FORMER Baguio Representative Nicasio Aliping Jr.'s environment case will now be heard in regular courts instead of the graft court.

The Office of the Ombudsman released the decision, dated August 2016, early this month taking the case of the former congressman and contractors William Go, Bernard Capuyan and Romeo Aquino to the regular courts.

The group was slapped with violations of on cutting, removing, gathering or collecting timber from a forest reservation, and unlawful occupation and destruction of forest and grazing lands.

The Ombudsman found merit in Aliping’s arguments the complaint was “cognizable by the regular courts and not by the Sandiganbayan.”

“While the complaint alleges that the acts complained of were committed in relation Aliping’s exercise of official functions, there is evidence that Aliping cut or burned the trees in the performance of his official functions as congressman, which are essentially legislative in character,” the decision stated.

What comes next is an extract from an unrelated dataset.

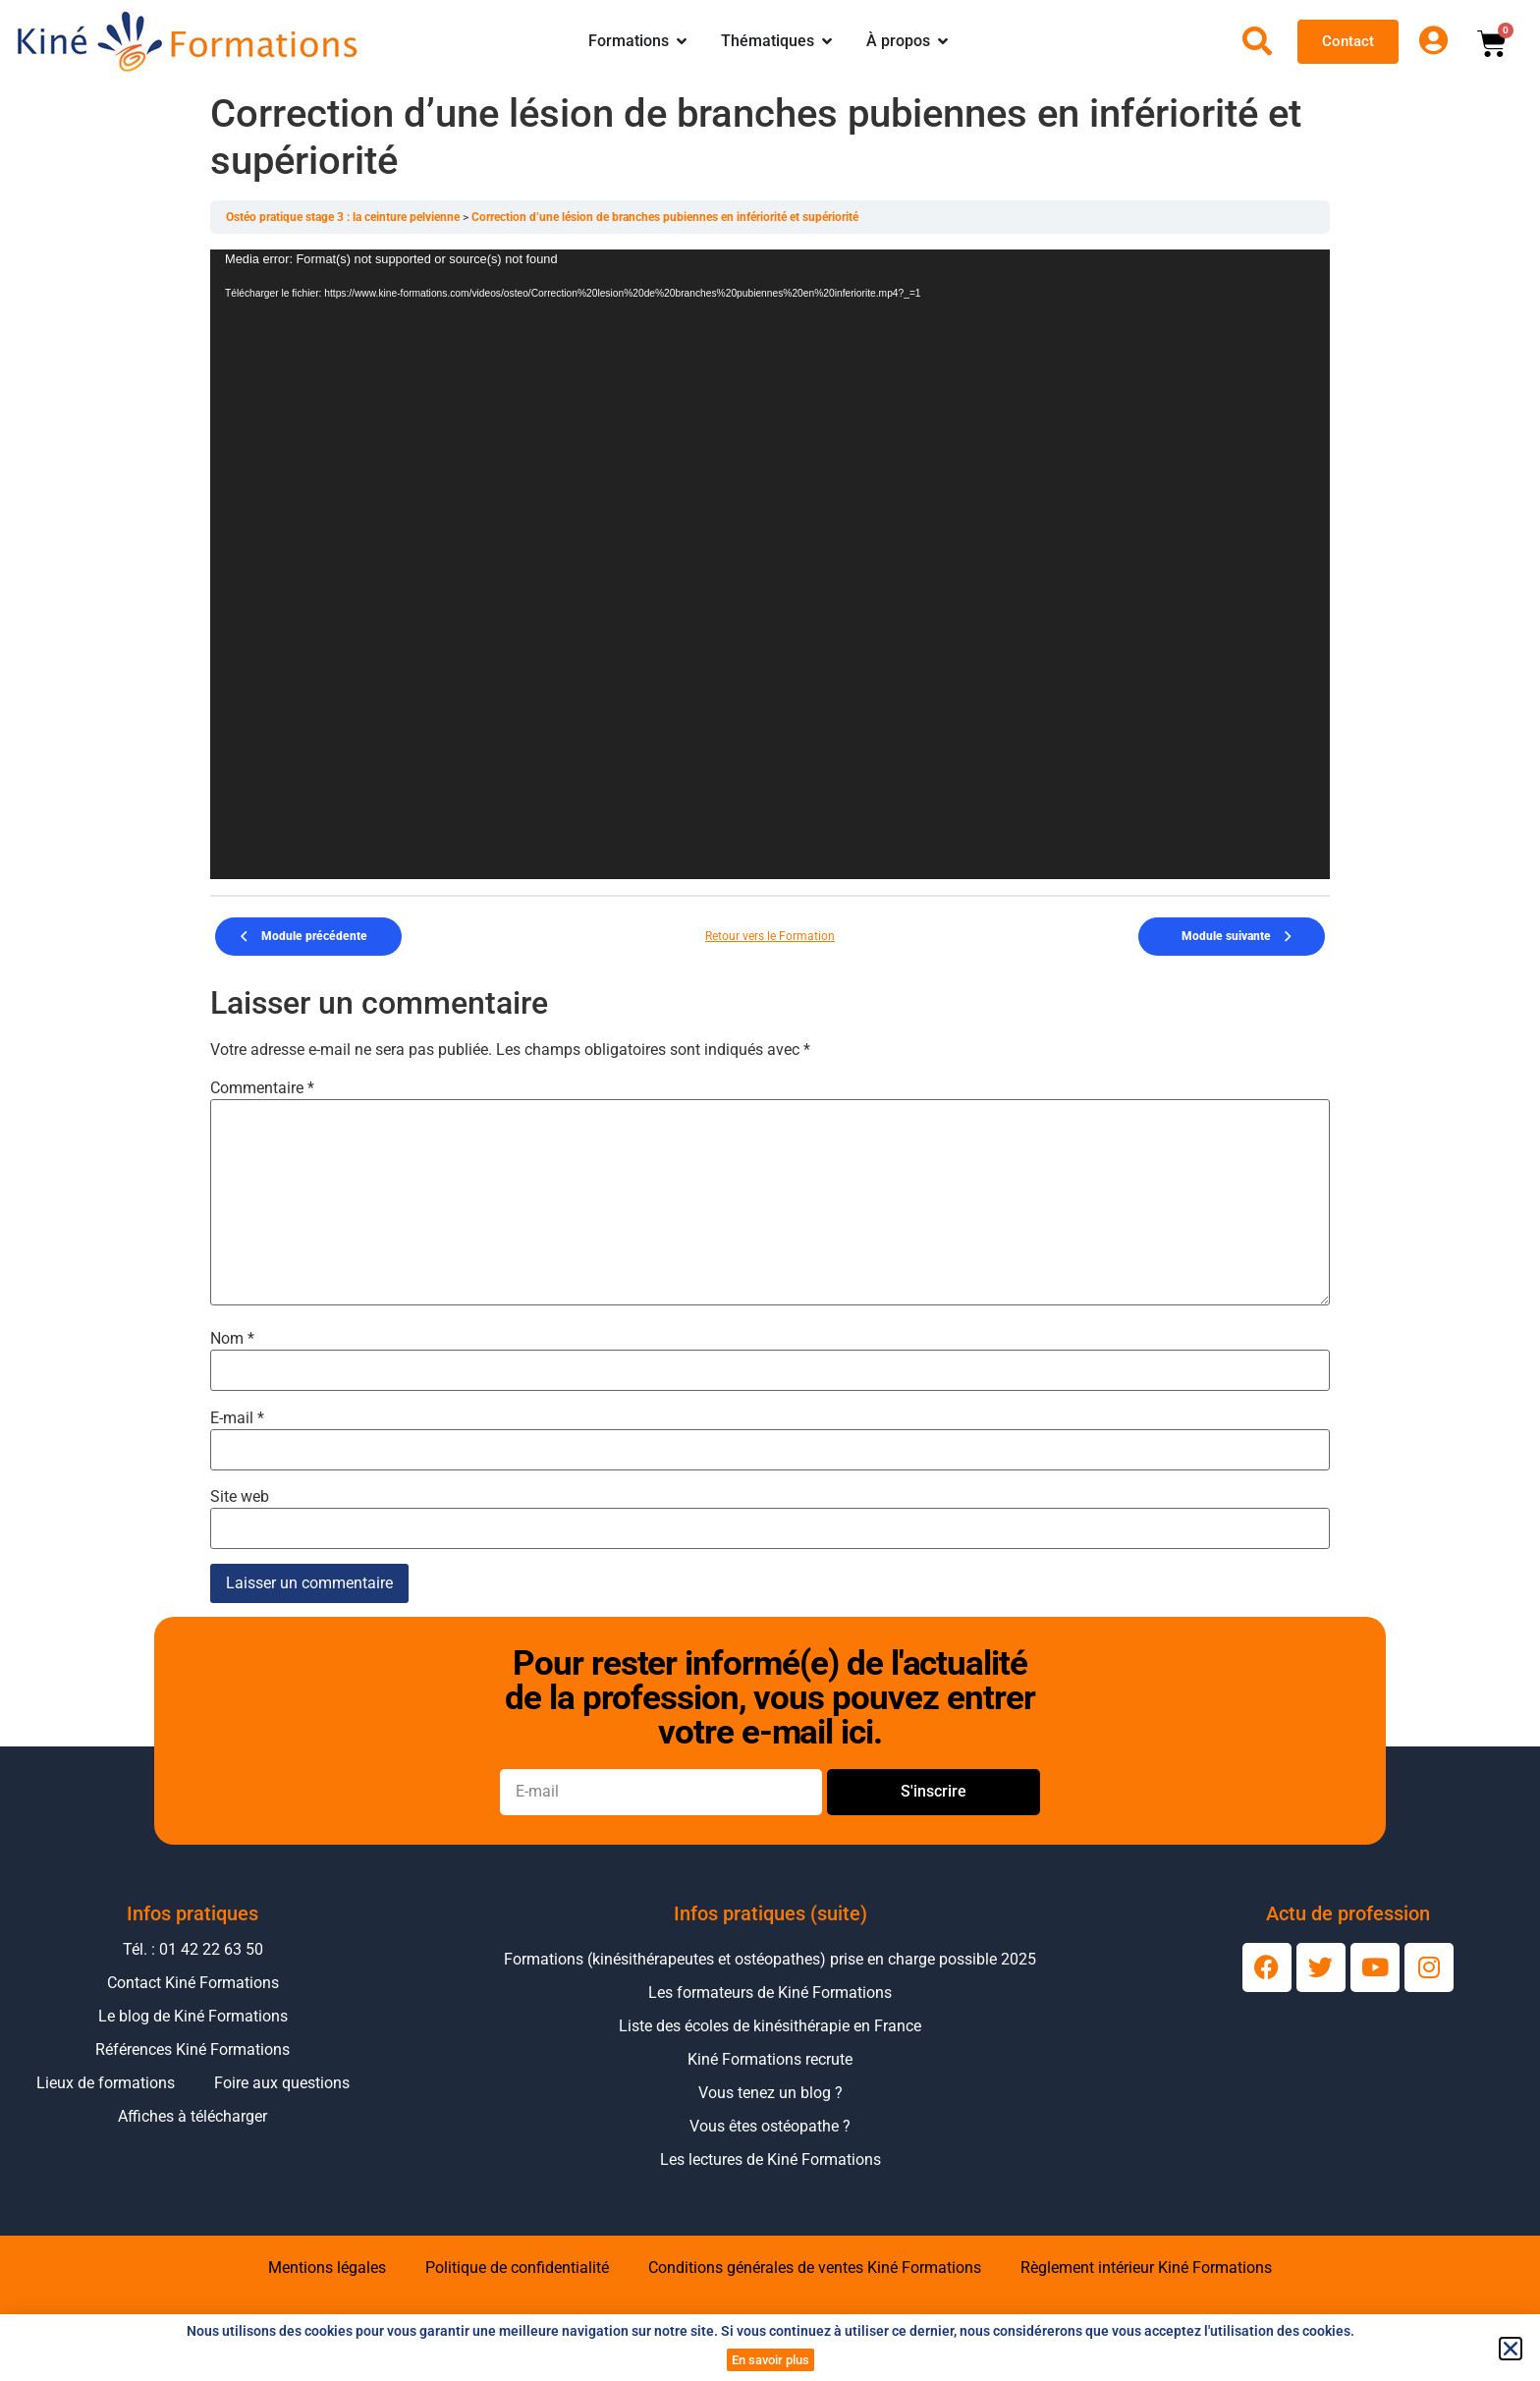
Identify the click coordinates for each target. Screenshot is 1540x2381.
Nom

The 2016 case stemmed from the project which is pinpointed to have disturbed the stability of the mountain slope, resulting in massive landslides which are aggravated by the rains, sediments and rocks continuously slide down, causing contamination of the Amliang dams which are being used to impound fresh spring water for distribution to residents of Baguio City and Tuba town.

Petitioners alleged earth-moving activities were approved by Aliping for the opening of a road starting from Mount Kabuyao all the way down to Sitio Amliang and Sitio Bekel of Poblacion, Tuba.

The DENR filed the complaint with the Office of the Ombudsman, arguing that Aliping committed these violations in his capacity as congressman.

But the Ombudsman’s new ruling said there was “no evidence that Aliping cut, uprooted or burned the trees in the performance of his official function as a congressman... being acts done in his personal capacity, any offense arising therefore is outside the jurisdiction of the Sandiganbayan.”

Former Baguio-Benguet Bishop Carlito Cenzon with Archbishop Socrates Villegas of the Lingayen-Dagupan Diocese led the filing of a Writ of Kalikasan to stop activities on the mountain in a bid to stop its deterioration, a Temporary Environment Protection Order (TEPO) to stop road openings and other developments being undertaken at Mount Sto. Tomas watershed.

Aliping said he welcomes the latest decision.

“The case against me is clearly not about graft and corruption and will prove my innocence in due time,” said Aliping.